During the past two decades, one dimensional (1D) semiconductor nanomaterials, including nanorods,¹ nanowires,² nanobelts,³ nanotubes,⁴ and so forth, have aroused considerable research interest due to their unique geometry shape with a high surface-to-volume ratio and exceptional physicochemical properties.^5–7 Among these nanostructures, 1D ZnO nanomaterials,^8–10 especially ZnO nanotubes, have attracted particular attention because of their excellent photonic and electric properties.^11–17 The high porosity and large surface area of ZnO nanotubes can largely satisfy the need for high efficiency and activity in numerous applications, such as, bio-/gas sensors,¹⁸ solar cells¹⁹ and photocatalysts.²⁰ As a consequence, design and fabrication of high quality ZnO tubular structures, particularly those formed in a three dimensional (3D) manner that can contribute to higher carrier transport and optical absorption efficiency, are highly desirable.
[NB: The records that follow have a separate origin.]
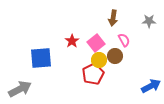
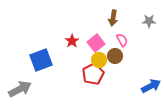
pink semicircle: moved 2 px left
blue square: moved 2 px down; rotated 15 degrees counterclockwise
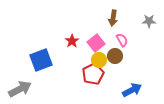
blue arrow: moved 19 px left, 4 px down
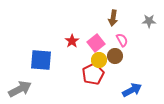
blue square: rotated 25 degrees clockwise
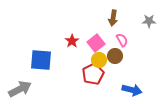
blue arrow: rotated 42 degrees clockwise
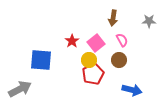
brown circle: moved 4 px right, 4 px down
yellow circle: moved 10 px left
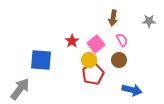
pink square: moved 1 px down
gray arrow: rotated 25 degrees counterclockwise
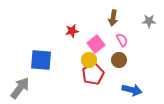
red star: moved 10 px up; rotated 24 degrees clockwise
gray arrow: moved 1 px up
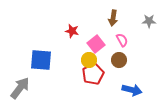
red star: rotated 24 degrees clockwise
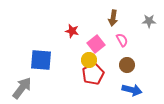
brown circle: moved 8 px right, 5 px down
gray arrow: moved 2 px right
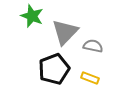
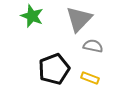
gray triangle: moved 14 px right, 13 px up
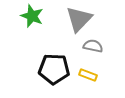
black pentagon: rotated 24 degrees clockwise
yellow rectangle: moved 2 px left, 3 px up
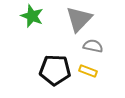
black pentagon: moved 1 px right, 1 px down
yellow rectangle: moved 4 px up
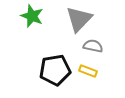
black pentagon: rotated 12 degrees counterclockwise
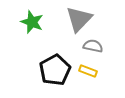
green star: moved 6 px down
black pentagon: rotated 20 degrees counterclockwise
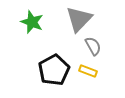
gray semicircle: rotated 48 degrees clockwise
black pentagon: moved 1 px left
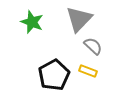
gray semicircle: rotated 18 degrees counterclockwise
black pentagon: moved 5 px down
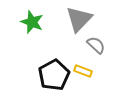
gray semicircle: moved 3 px right, 1 px up
yellow rectangle: moved 5 px left
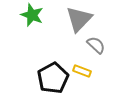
green star: moved 7 px up
yellow rectangle: moved 1 px left
black pentagon: moved 1 px left, 3 px down
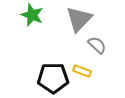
gray semicircle: moved 1 px right
black pentagon: rotated 28 degrees clockwise
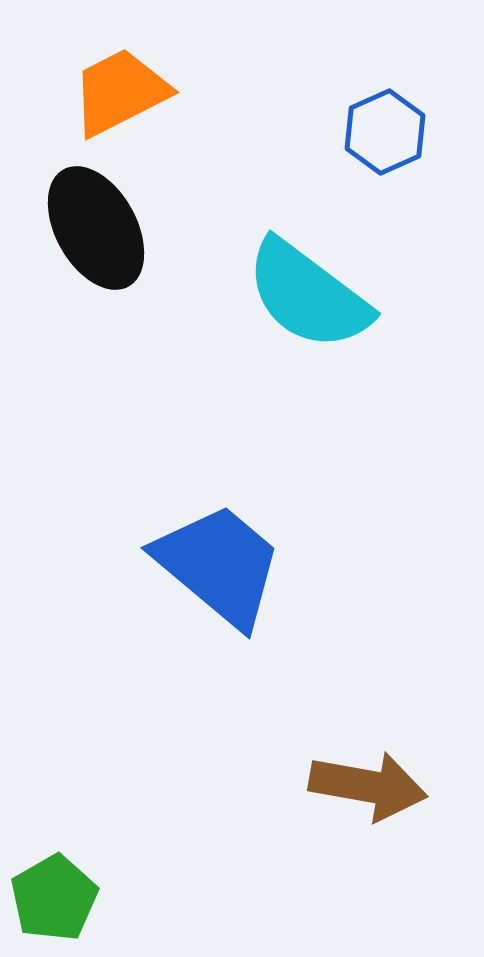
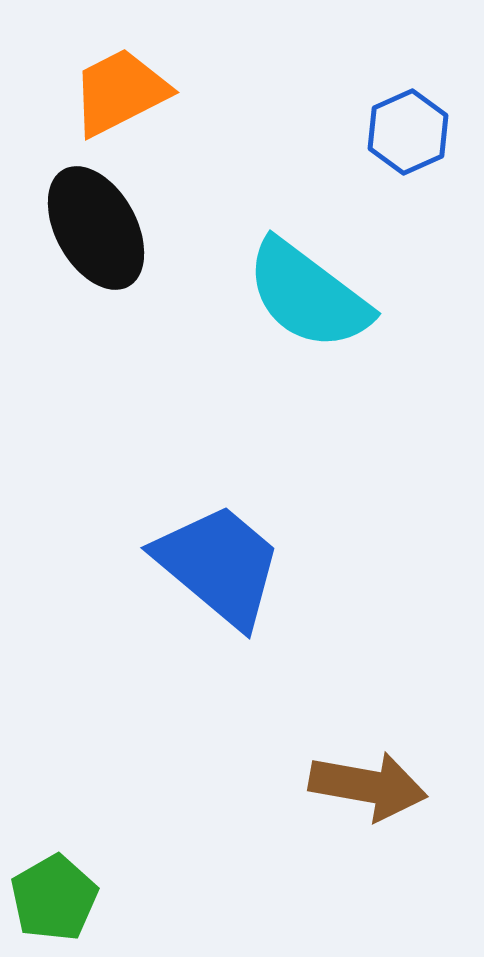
blue hexagon: moved 23 px right
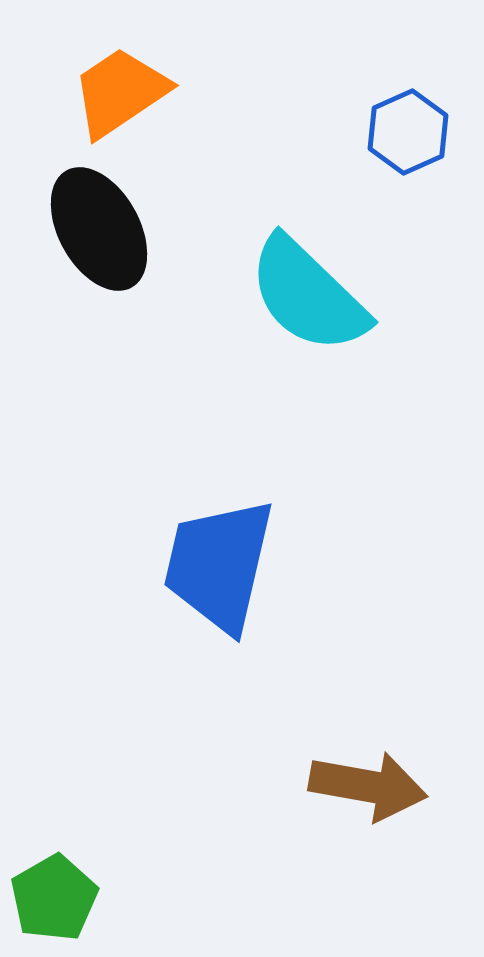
orange trapezoid: rotated 7 degrees counterclockwise
black ellipse: moved 3 px right, 1 px down
cyan semicircle: rotated 7 degrees clockwise
blue trapezoid: rotated 117 degrees counterclockwise
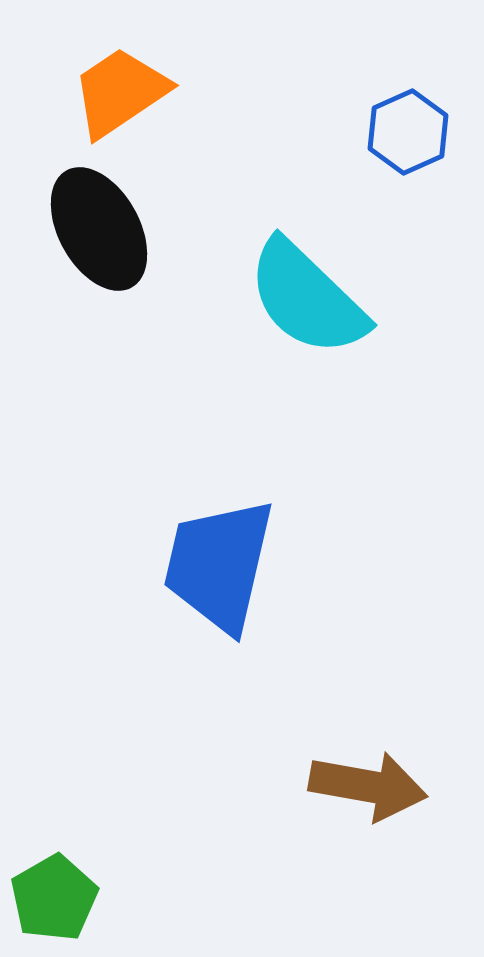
cyan semicircle: moved 1 px left, 3 px down
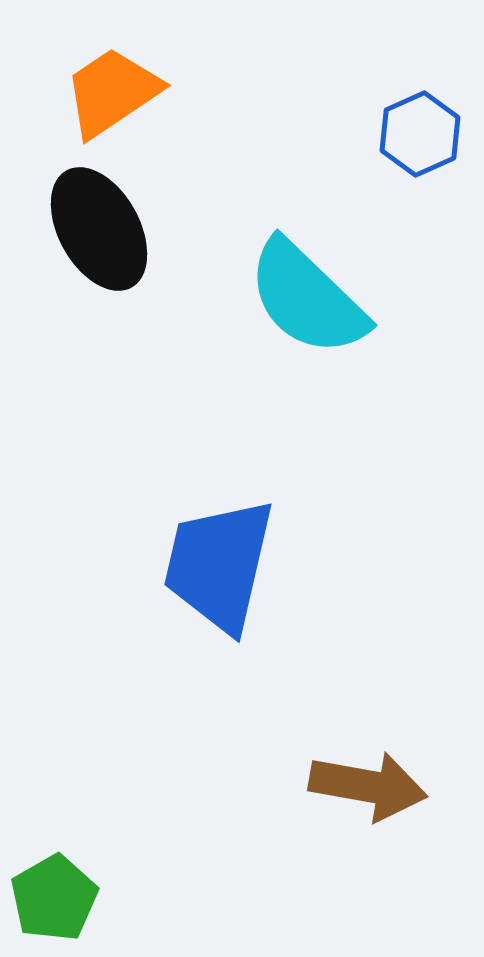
orange trapezoid: moved 8 px left
blue hexagon: moved 12 px right, 2 px down
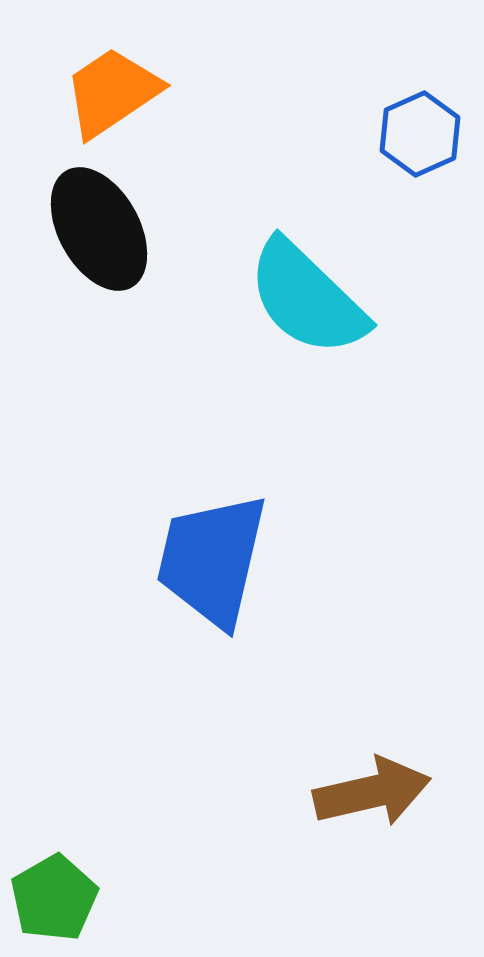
blue trapezoid: moved 7 px left, 5 px up
brown arrow: moved 4 px right, 6 px down; rotated 23 degrees counterclockwise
Despite those advantages, ZnO also suffers from some intrinsic drawbacks such as its tendency to undergo photocorrosion and its large bandgap, which would reduce its photoefficiency and photostability, as well as its efficiency for visible light absorption.^21–25 In order to improve the properties of ZnO-based devices, plenty of strategies, including doping,²⁶ surface coating²⁷ and surface passivation²⁸ have been conducted to manipulate the properties of ZnO nanomaterials. Among such, surface engineering to form core/shell architectures is of particular interest because of its convenience for band-alignment design and feasibility for carrier separation.^29,30 ZnS and CdS, being important II–VI semiconductors, have been widely utilized for the decoration of ZnO.^31–36 Since the conduction band and valence band of ZnS and CdS are both energetically above the respective bands of ZnO, combining them will form so-called type-II heterostructures.³⁷ Both experimental and theoretical studies have demonstrated that ZnO-based type-II heterostructures can show superior properties due to their largely decreased recombination rate resulting from type-II band configuration.^38–41 Nevertheless, with previous reports mainly focusing on the investigation of rod-like ZnO-based core–shell heterostructures,^33–35 tubular core/shell heterostructures, such as ZnO/ZnS and ZnO/CdS core/shell nanotubes with an epitaxial orientation relationship, are rarely studied.

Herein, we demonstrate the first CVD synthesis of 3D single-crystalline ZnO nanotube arrays grown on Mo wire mesh. The growth mechanism of the hollow ZnO tubes is discussed in detail. Moreover, through a two-step thermal deposition process, ZnO/ZnS and ZnO/CdS nanotube arrays are also successfully fabricated. Structural analysis indicates that the grown ZnS and CdS are single-crystalline and have an epitaxial orientation relationship with the inner ZnO, i.e., [0001]_{ZnS or CdS}//[0001]_ZnO and (10-10)_{ZnS or CdS}//(10-10)_ZnO. Further, optical property measurement reveals that the decoration of ZnS and CdS can strongly change the optical properties of ZnO. Greatly reduced ZnO NBE emission is observed on the heterostructures.

Experimental

The syntheses of ZnO nanotube arrays, ZnO/ZnS nanotube arrays and ZnO/CdS nanotube arrays were carried out in a high-temperature tube furnace with two heating zones through a thermal deposition method. The distance between the zones is about 50 cm. The diameter of the quartz tube is 3 cm.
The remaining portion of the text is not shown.